Anna ließ die allerliebste Unterlippe hängen wie eine reife Erdbeere. „Wenn Du gleich so gewaltthätig in meine Angelegenheiten eingreifst, werde ich Dir nie mehr etwas anvertrauen; die ganze Geschichte war nur ein Spaß und gar nicht der Mühe werth, daß man sie so ernst nimmt.“

„Das wird sich zeigen,“ erwiderte Frau Hösli. „Nun geh’ und laß das Abendessen richten!“

„Hätt’ ich das gewußt, hätt’ ich gar nichts gesagt!“ murmelte Anna vor sich hin, während sie das Zimmer verließ.

Frau Hösli sah ihr sinnend nach. „Nun, Gott wird’s lenken, wie’s gut ist.

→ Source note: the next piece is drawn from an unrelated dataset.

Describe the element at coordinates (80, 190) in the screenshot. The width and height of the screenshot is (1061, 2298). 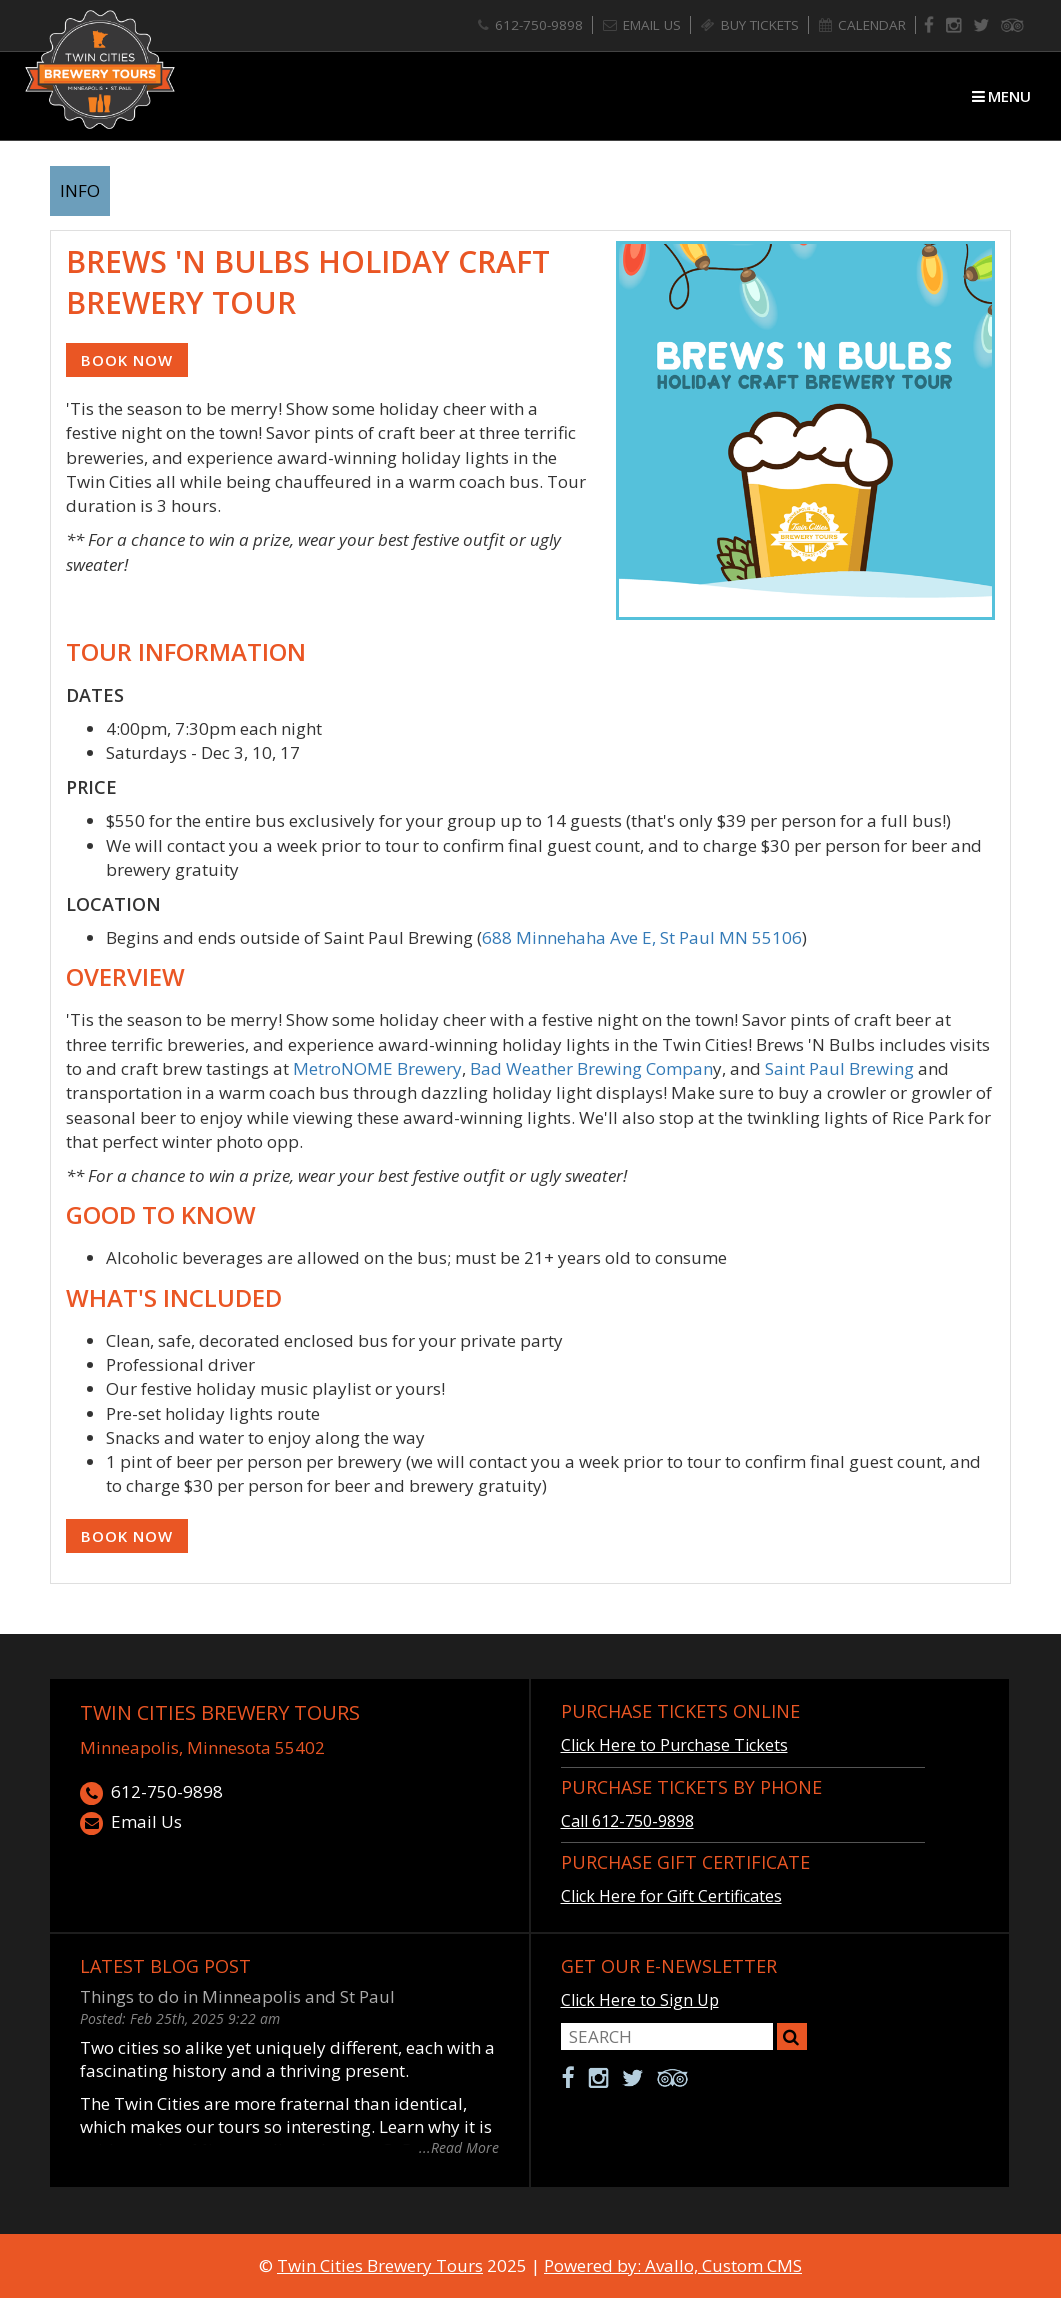 I see `info` at that location. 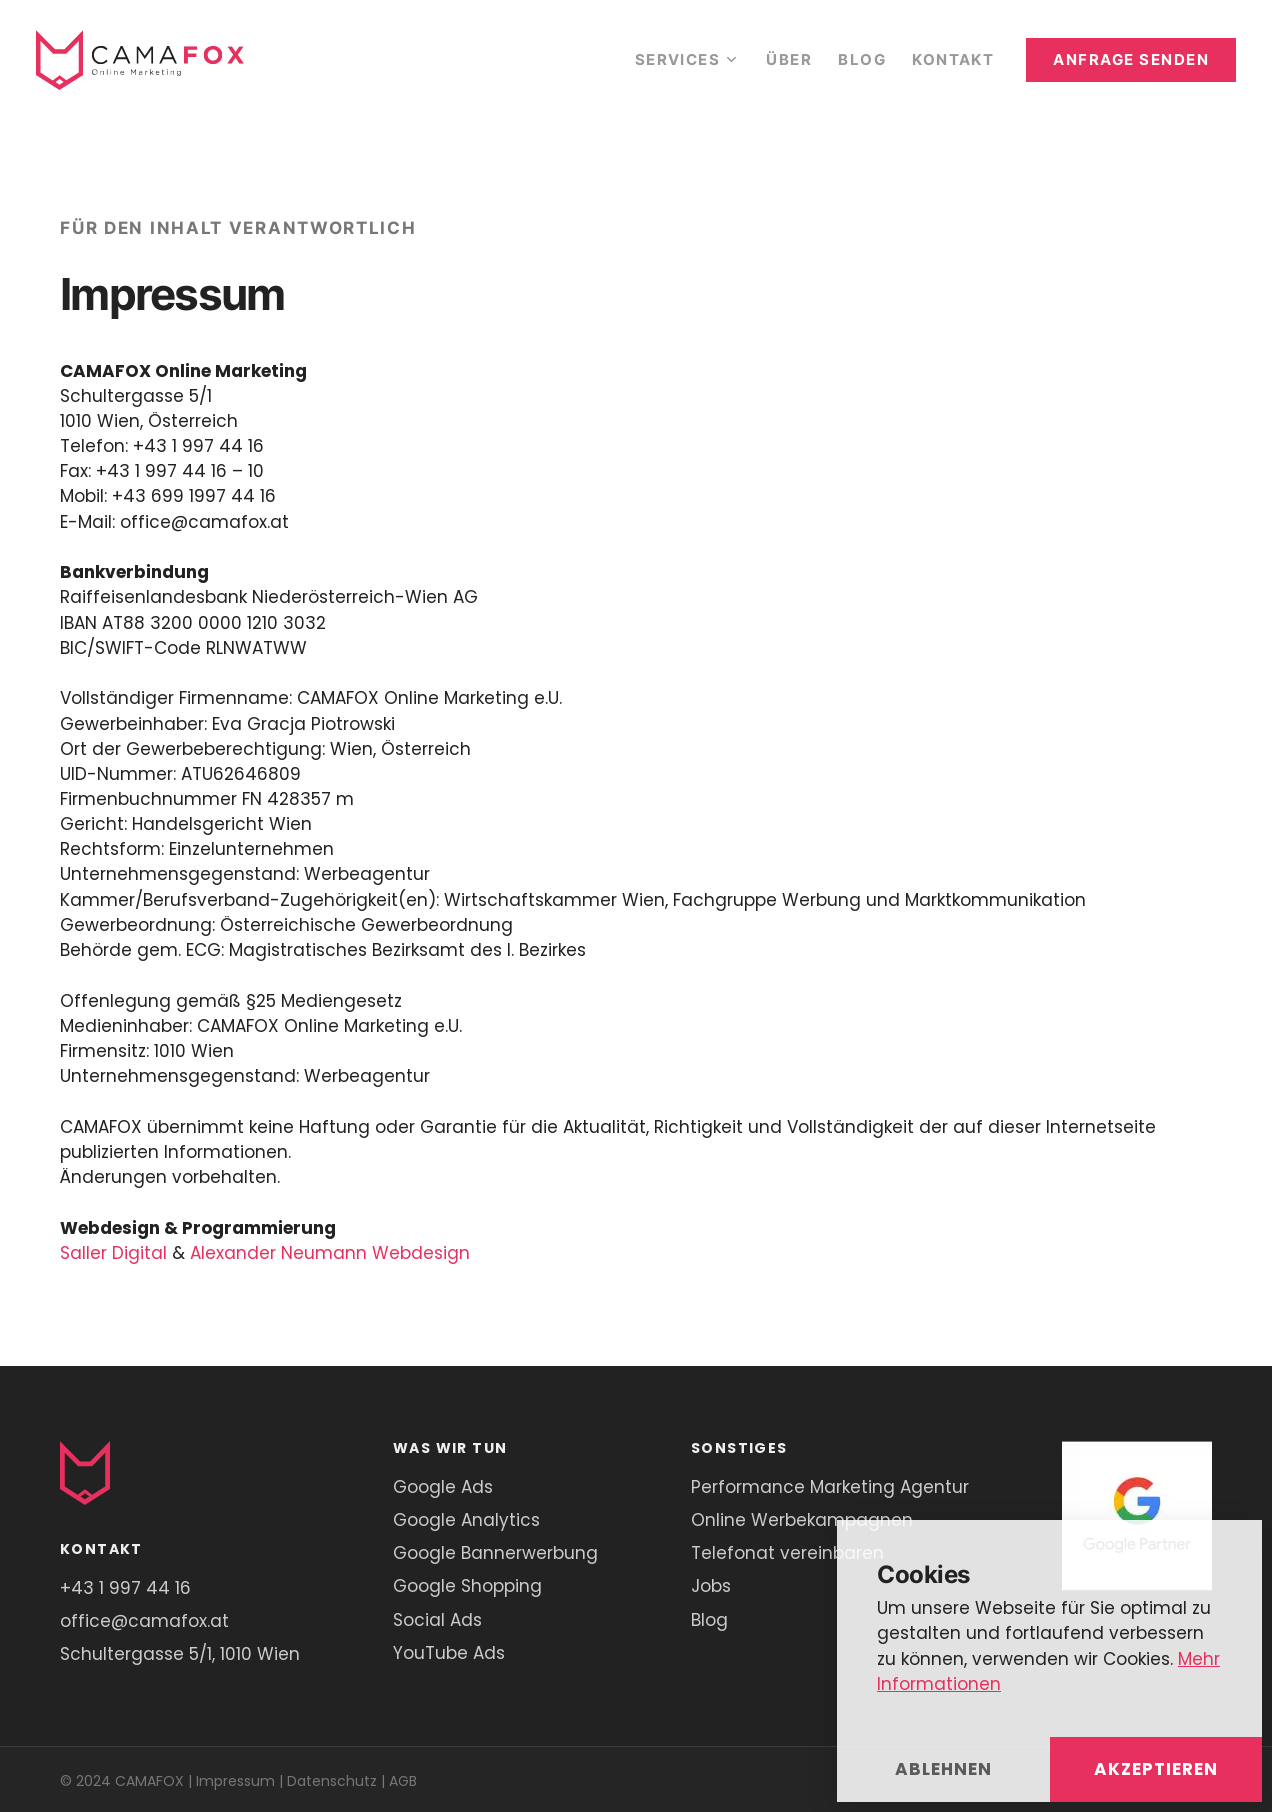 Image resolution: width=1272 pixels, height=1812 pixels. Describe the element at coordinates (449, 1653) in the screenshot. I see `YouTube Ads` at that location.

Hier liegt kein Unrecht, und wo das nicht ist, da waltet Gottes Liebe frei, denn nur das Unrecht setzt ihr Schranken.“ –

Am andern Morgen führte Alfred seine Mutter nach ihrem jetzigen Lieblingsplätzchen in dem Kastanienwäldchen, dem Schauplatze der großen Katastrophe ihres Lebens, wo ihr Gatte gefallen. Sie hatte eine schlechte Nacht gehabt und war so erschöpft, daß sie kaum gehen konnte.

„Ich danke Dir, mein Sohn!“ hauchte sie hin, während er Decken und Kissen auf die Bank legte und ihr einen weichen Schemel unter die Füße schob.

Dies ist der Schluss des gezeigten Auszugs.